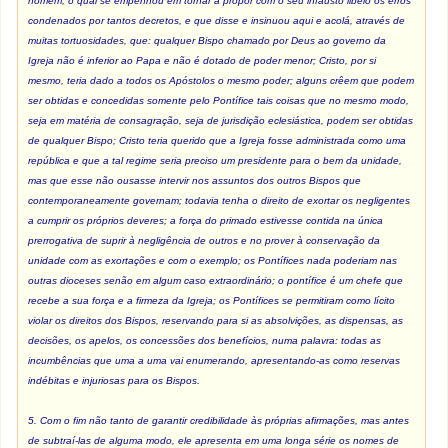
homem, o qual se empenhou em tornar a propor com o seu infausto libelo os erros
condenados por tantos decretos, e que disse e insinuou aqui e acolá, através de
muitas tortuosidades, que: qualquer Bispo chamado por Deus ao governo da
Igreja não é inferior ao Papa e não é dotado de poder menor; Cristo, por si
mesmo, teria dado a todos os Apóstolos o mesmo poder; alguns crêem que podem
ser obtidas e concedidas somente pelo Pontífice tais coisas que no mesmo modo,
seja em matéria de consagração, seja de jurisdição eclesiástica, podem ser obtidas
de qualquer Bispo; Cristo teria querido que a Igreja fosse administrada como uma
república e que a tal regime seria preciso um presidente para o bem da unidade,
mas que esse não ousasse intervir nos assuntos dos outros Bispos que
contemporaneamente governam; todavia tenha o direito de exortar os negligentes
a cumprir os próprios deveres; a força do primado estivesse contida na única
prerrogativa de suprir à negligência de outros e no prover à conservação da
unidade com as exortações e com o exemplo; os Pontífices nada poderiam nas
outras dioceses senão em algum caso extraordinário; o pontífice é um chefe que
recebe a sua força e a firmeza da Igreja; os Pontífices se permitiram como lícito
violar os direitos dos Bispos, reservando para si as absolvições, as dispensas, as
decisões, os apelos, os concessões dos benefícios, numa palavra: todas as
incumbências que uma a uma vai enumerando, apresentando-as como reservas
indébitas e injuriosas para os Bispos.
5. Com o fim não tanto de garantir credibilidade às próprias afirmações, mas antes
de subtraí-las de alguma modo, ele apresenta em uma longa série os nomes de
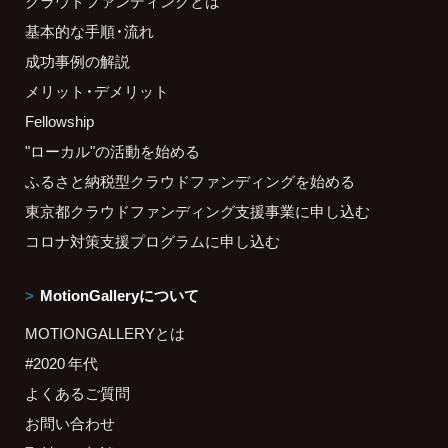
クラウドファンディングとは
基本的な手順・流れ
成功事例の解説
メリット・デメリット
Fellowship
"ローカル"の活動を始める
ふるさと納税型クラウドファンディングを始める
東京都クラウドファンディング支援事業に申し込む
コロナ対策支援プログラムに申し込む
MotionGalleryについて
MOTIONGALLERYとは
#2020 年代
よくあるご質問
お問い合わせ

## What you are asked to do:
Set down every record exactly as written, but drop the pictures.

## Response box:
homem, o qual se empenhou em tornar a propor com o seu infausto libelo os erros
condenados por tantos decretos, e que disse e insinuou aqui e acolá, através de
muitas tortuosidades, que: qualquer Bispo chamado por Deus ao governo da
Igreja não é inferior ao Papa e não é dotado de poder menor; Cristo, por si
mesmo, teria dado a todos os Apóstolos o mesmo poder; alguns crêem que podem
ser obtidas e concedidas somente pelo Pontífice tais coisas que no mesmo modo,
seja em matéria de consagração, seja de jurisdição eclesiástica, podem ser obtidas
de qualquer Bispo; Cristo teria querido que a Igreja fosse administrada como uma
república e que a tal regime seria preciso um presidente para o bem da unidade,
mas que esse não ousasse intervir nos assuntos dos outros Bispos que
contemporaneamente governam; todavia tenha o direito de exortar os negligentes
a cumprir os próprios deveres; a força do primado estivesse contida na única
prerrogativa de suprir à negligência de outros e no prover à conservação da
unidade com as exortações e com o exemplo; os Pontífices nada poderiam nas
outras dioceses senão em algum caso extraordinário; o pontífice é um chefe que
recebe a sua força e a firmeza da Igreja; os Pontífices se permitiram como lícito
violar os direitos dos Bispos, reservando para si as absolvições, as dispensas, as
decisões, os apelos, os concessões dos benefícios, numa palavra: todas as
incumbências que uma a uma vai enumerando, apresentando-as como reservas
indébitas e injuriosas para os Bispos.
5. Com o fim não tanto de garantir credibilidade às próprias afirmações, mas antes
de subtraí-las de alguma modo, ele apresenta em uma longa série os nomes de
クラウドファンディングとは
基本的な手順・流れ
成功事例の解説
メリット・デメリット
Fellowship
"ローカル"の活動を始める
ふるさと納税型クラウドファンディングを始める
東京都クラウドファンディング支援事業に申し込む
コロナ対策支援プログラムに申し込む
MotionGalleryについて
MOTIONGALLERYとは
#2020 年代
よくあるご質問
お問い合わせ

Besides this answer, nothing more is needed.